Advanced

Advanced Data Structures

Advanced data structures are the secret weapon of competitive programmers. They turn O(N) or O(N^2) operations into O(log N) queries, which is the difference between TLE and AC in contests. This lesson covers five essential data structures with ML-context problems and complete implementations.

Problem 1: Segment Tree — Real-Time Metric Range Queries

📝
Problem Statement: Your ML monitoring dashboard receives a stream of metric values (loss, accuracy, etc.). Support two operations: (1) UPDATE: set metric at timestamp i to value v, (2) QUERY: find the minimum metric value in the timestamp range [l, r]. Process Q operations on an array of N timestamps.

Input: N (1 ≤ N ≤ 10^5), Q operations (Q ≤ 10^5)
Output: Answer for each QUERY operation

Approach: Segment Tree with Point Update and Range Min Query

class SegmentTree:
    """Segment tree for range minimum queries with point updates.
    Build: O(N), Query: O(log N), Update: O(log N), Space: O(N)
    """
    def __init__(self, arr):
        self.n = len(arr)
        self.tree = [0] * (4 * self.n)
        self._build(arr, 1, 0, self.n - 1)

    def _build(self, arr, node, start, end):
        if start == end:
            self.tree[node] = arr[start]
            return
        mid = (start + end) // 2
        self._build(arr, 2 * node, start, mid)
        self._build(arr, 2 * node + 1, mid + 1, end)
        self.tree[node] = min(self.tree[2 * node], self.tree[2 * node + 1])

    def update(self, idx, val, node=1, start=0, end=None):
        """Point update: set arr[idx] = val"""
        if end is None:
            end = self.n - 1
        if start == end:
            self.tree[node] = val
            return
        mid = (start + end) // 2
        if idx <= mid:
            self.update(idx, val, 2 * node, start, mid)
        else:
            self.update(idx, val, 2 * node + 1, mid + 1, end)
        self.tree[node] = min(self.tree[2 * node], self.tree[2 * node + 1])

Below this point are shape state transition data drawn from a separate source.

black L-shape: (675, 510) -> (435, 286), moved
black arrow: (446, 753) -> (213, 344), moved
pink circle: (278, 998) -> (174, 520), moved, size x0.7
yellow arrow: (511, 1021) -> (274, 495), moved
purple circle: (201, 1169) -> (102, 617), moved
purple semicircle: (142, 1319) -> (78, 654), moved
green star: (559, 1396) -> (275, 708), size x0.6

    def query(self, l, r, node=1, start=0, end=None):
        """Range minimum query: min(arr[l..r])"""
        if end is None:
            end = self.n - 1
        if r < start or end < l:
            return float('inf')
        if l <= start and end <= r:
            return self.tree[node]
        mid = (start + end) // 2
        left_min = self.query(l, r, 2 * node, start, mid)
        right_min = self.query(l, r, 2 * node + 1, mid + 1, end)
        return min(left_min, right_min)

# Example: ML metrics monitoring
losses = [0.95, 0.82, 0.71, 0.65, 0.58, 0.52, 0.48, 0.45]
st = SegmentTree(losses)

print(f"Min loss in epochs 0-3: {st.query(0, 3)}")    # 0.65
print(f"Min loss in epochs 4-7: {st.query(4, 7)}")    # 0.45
print(f"Min loss in epochs 2-5: {st.query(2, 5)}")    # 0.52

# Update: epoch 3 had a spike
st.update(3, 0.90)
print(f"After spike, min loss 0-3: {st.query(0, 3)}")  # 0.71

Complexity: Build O(N), Query O(log N), Update O(log N), Space O(N).

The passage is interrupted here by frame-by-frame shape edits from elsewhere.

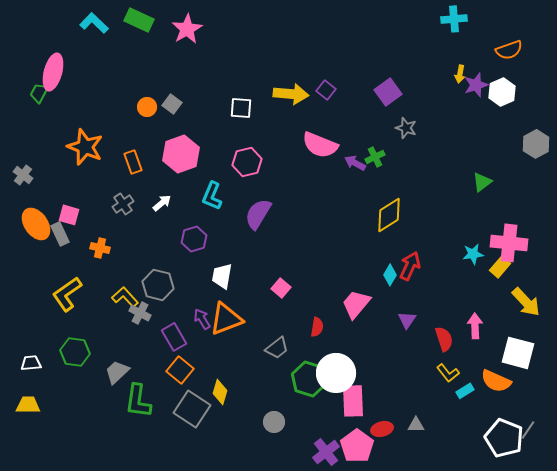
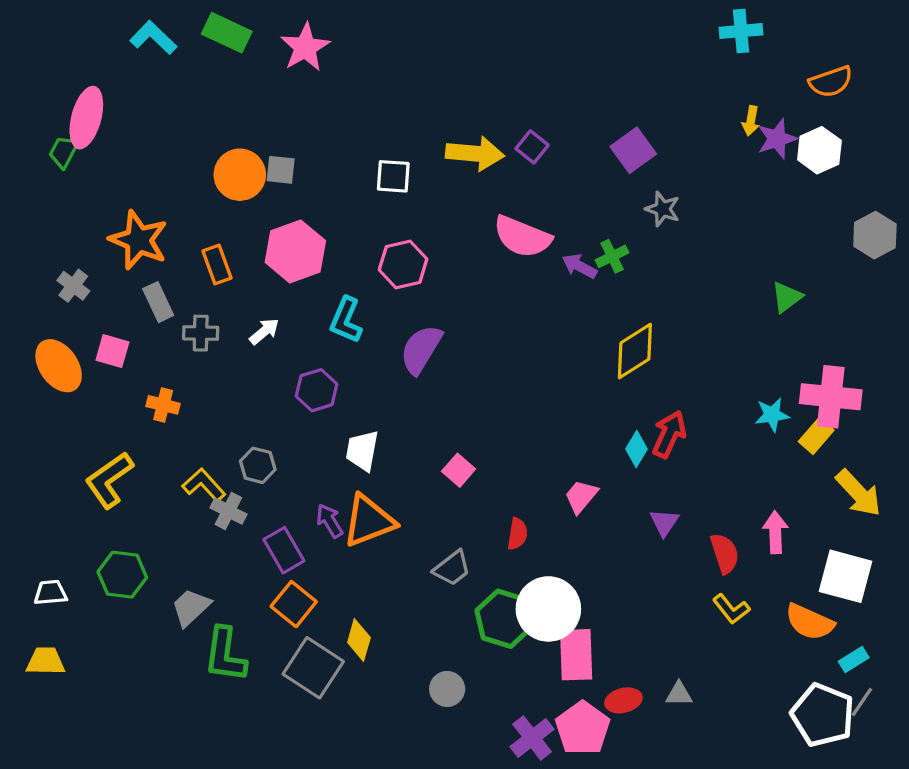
gray square: (172, 104) -> (281, 170), turned -30
orange circle: (147, 107) -> (240, 175), size x1.6
gray cross: (23, 175) -> (73, 286), moved
gray cross: (123, 204) -> (201, 333), turned 35
gray rectangle: (60, 234) -> (158, 302), moved
gray hexagon: (158, 285) -> (258, 465), size x0.7
pink trapezoid: (356, 304) -> (581, 496), size x0.7
cyan rectangle: (465, 391) -> (854, 660), moved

Problem 2: BIT/Fenwick Tree — Cumulative Training Statistics

📝
Problem Statement: Track cumulative statistics across training batches. Support: (1) ADD value v to batch i, (2) PREFIX_SUM: compute sum of values from batch 1 to batch i, (3) RANGE_SUM: compute sum of values from batch l to batch r. Process Q operations efficiently.

Input: N batches (1 ≤ N ≤ 10^5), Q operations (Q ≤ 10^5)
Output: Answer for each sum query

Approach: Binary Indexed Tree (Fenwick Tree)

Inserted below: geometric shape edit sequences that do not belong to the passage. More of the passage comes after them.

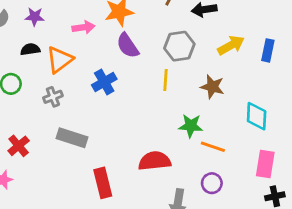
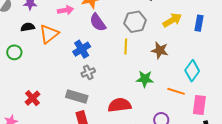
gray cross: (53, 97) -> (88, 72), moved
cyan diamond: (257, 116) -> (192, 71), turned 35
gray rectangle: (72, 138) -> (77, 96), moved
red cross: (19, 146) -> (32, 98), moved
orange line: (213, 147) -> (176, 91), moved

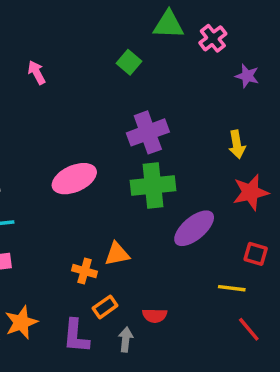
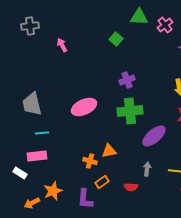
purple cross: (148, 132) -> (127, 80), size x0.7
gray arrow: (126, 340) -> (147, 169), moved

The Fenwick tree stores partial sums in a clever binary scheme. Each index i is responsible for the sum of elements in a range determined by the lowest set bit of i. This gives O(log N) for both update and prefix sum with only N+1 space and very low constant factors.

class FenwickTree:
    """Binary Indexed Tree for prefix sum queries and point updates.
    Update: O(log N), Query: O(log N), Space: O(N)
    Advantages over segment tree: 2x less memory, simpler code, lower constant.
    """
    def __init__(self, n):
        self.n = n
        self.tree = [0] * (n + 1)  # 1-indexed

    def update(self, i, delta):
        """Add delta to position i (1-indexed)"""
        while i <= self.n:
            self.tree[i] += delta
            i += i & (-i)  # Add lowest set bit

    def prefix_sum(self, i):
        """Sum of elements from 1 to i (1-indexed)"""
        s = 0
        while i > 0:
            s += self.tree[i]
            i -= i & (-i)  # Remove lowest set bit
        return s

    def range_sum(self, l, r):
        """Sum of elements from l to r (1-indexed)"""
        return self.prefix_sum(r) - self.prefix_sum(l - 1)

    @staticmethod
    def from_array(arr):
        """Build BIT from array in O(N)"""
        n = len(arr)
        bit = FenwickTree(n)
        for i, val in enumerate(arr):
            bit.update(i + 1, val)
        return bit

# Example: Track training batch statistics
batch_sizes = [32, 64, 32, 128, 64, 32, 64, 128]
bit = FenwickTree.from_array(batch_sizes)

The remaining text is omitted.